#### WORK TO BE COMPLETED
All records, minus the pictures: write them out exactly.

Collected data:
══════
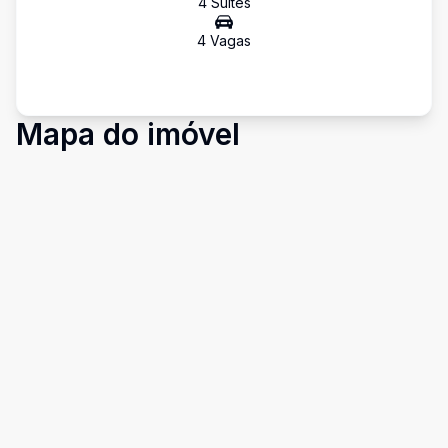
4
Suíte
s
4
Vaga
s
Mapa do imóvel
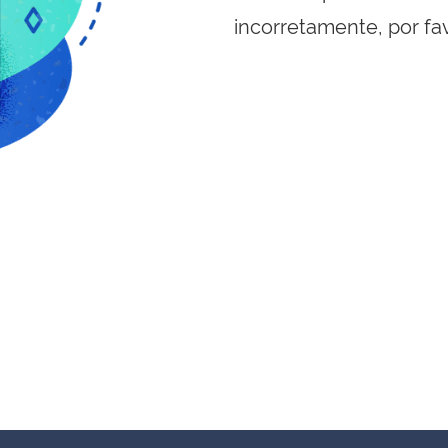
incorretamente, por fa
══════
#### SOLUTION
4
Suíte
s
4
Vaga
s
Mapa do imóvel
incorretamente, por fa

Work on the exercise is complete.